== INPUT DATA ==
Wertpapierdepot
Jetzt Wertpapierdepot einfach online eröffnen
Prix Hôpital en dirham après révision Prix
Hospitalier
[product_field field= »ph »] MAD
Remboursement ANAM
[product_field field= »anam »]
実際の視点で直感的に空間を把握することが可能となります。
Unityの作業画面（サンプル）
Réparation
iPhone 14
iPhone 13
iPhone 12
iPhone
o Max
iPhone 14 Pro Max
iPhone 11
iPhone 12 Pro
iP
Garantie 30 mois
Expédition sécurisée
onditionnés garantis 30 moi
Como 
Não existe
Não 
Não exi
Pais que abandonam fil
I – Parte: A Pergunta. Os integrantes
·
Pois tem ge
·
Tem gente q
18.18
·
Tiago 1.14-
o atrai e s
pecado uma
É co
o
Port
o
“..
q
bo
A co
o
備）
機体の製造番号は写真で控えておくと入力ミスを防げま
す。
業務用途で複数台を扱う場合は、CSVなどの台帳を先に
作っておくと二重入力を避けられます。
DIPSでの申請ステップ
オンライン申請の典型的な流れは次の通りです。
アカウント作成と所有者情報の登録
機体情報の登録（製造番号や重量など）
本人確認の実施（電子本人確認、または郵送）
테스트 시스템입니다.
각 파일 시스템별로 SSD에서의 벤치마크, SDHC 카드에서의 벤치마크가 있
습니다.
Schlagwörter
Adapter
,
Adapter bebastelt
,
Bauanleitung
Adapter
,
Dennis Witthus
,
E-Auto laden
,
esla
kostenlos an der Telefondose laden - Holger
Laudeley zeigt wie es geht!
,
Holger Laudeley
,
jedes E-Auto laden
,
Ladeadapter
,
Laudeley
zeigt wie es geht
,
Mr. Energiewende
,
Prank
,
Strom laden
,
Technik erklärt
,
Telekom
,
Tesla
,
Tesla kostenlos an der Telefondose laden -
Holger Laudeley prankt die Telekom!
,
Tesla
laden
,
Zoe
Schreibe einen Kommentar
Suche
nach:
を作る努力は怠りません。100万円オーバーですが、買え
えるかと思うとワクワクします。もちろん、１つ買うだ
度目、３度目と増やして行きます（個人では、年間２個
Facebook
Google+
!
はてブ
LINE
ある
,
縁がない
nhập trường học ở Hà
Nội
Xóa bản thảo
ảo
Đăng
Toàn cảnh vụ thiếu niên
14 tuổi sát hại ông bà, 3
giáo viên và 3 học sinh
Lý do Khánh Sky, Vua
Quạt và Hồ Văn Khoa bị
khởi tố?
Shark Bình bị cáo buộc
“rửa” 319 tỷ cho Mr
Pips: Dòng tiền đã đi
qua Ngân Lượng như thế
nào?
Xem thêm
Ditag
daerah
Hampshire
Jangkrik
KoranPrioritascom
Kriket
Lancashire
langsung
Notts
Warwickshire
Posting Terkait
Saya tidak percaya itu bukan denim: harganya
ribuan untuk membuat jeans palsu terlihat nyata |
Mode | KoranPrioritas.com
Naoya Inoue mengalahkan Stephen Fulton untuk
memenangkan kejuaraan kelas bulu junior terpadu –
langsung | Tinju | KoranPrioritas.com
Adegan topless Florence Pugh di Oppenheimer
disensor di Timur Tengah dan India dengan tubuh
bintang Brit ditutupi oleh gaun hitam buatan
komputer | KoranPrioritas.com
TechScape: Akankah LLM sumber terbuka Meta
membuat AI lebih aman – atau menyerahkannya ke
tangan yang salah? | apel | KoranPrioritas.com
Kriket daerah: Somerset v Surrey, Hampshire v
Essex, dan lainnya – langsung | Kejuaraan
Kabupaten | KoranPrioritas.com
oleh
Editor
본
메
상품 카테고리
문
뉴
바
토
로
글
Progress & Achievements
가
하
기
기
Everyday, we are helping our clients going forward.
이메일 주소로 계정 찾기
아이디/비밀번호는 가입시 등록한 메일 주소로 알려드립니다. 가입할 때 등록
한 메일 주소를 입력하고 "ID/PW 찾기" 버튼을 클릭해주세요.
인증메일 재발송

== TASK BRIEF ==
Your reply should consist only of the lines from the one containing "Adegan topless Florence Pugh di Oppenheimer" through the last line of the records, each reproduced exactly.

== ANSWER FOR THE TASK ==
Adegan topless Florence Pugh di Oppenheimer
disensor di Timur Tengah dan India dengan tubuh
bintang Brit ditutupi oleh gaun hitam buatan
komputer | KoranPrioritas.com
TechScape: Akankah LLM sumber terbuka Meta
membuat AI lebih aman – atau menyerahkannya ke
tangan yang salah? | apel | KoranPrioritas.com
Kriket daerah: Somerset v Surrey, Hampshire v
Essex, dan lainnya – langsung | Kejuaraan
Kabupaten | KoranPrioritas.com
oleh
Editor
본
메
상품 카테고리
문
뉴
바
토
로
글
Progress & Achievements
가
하
기
기
Everyday, we are helping our clients going forward.
이메일 주소로 계정 찾기
아이디/비밀번호는 가입시 등록한 메일 주소로 알려드립니다. 가입할 때 등록
한 메일 주소를 입력하고 "ID/PW 찾기" 버튼을 클릭해주세요.
인증메일 재발송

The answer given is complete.